Within the listing below, filter for "Adagio" and copy every matching line.

───── Stored data

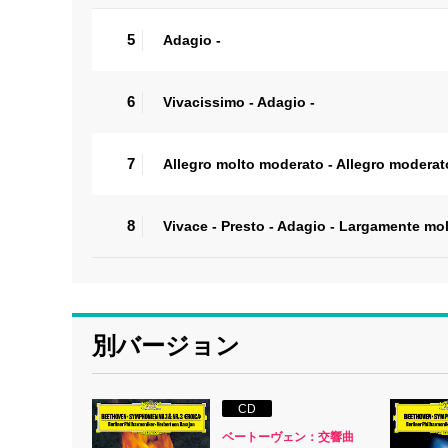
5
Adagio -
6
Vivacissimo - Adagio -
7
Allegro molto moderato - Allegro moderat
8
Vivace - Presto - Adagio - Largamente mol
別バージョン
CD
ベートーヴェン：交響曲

──────────
───── Stored data

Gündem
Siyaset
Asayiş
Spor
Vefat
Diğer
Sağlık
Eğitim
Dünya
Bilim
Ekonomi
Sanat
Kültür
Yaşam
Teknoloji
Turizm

──────────

▸ Problem solution
Adagio -
Vivacissimo - Adagio -
Vivace - Presto - Adagio - Largamente mol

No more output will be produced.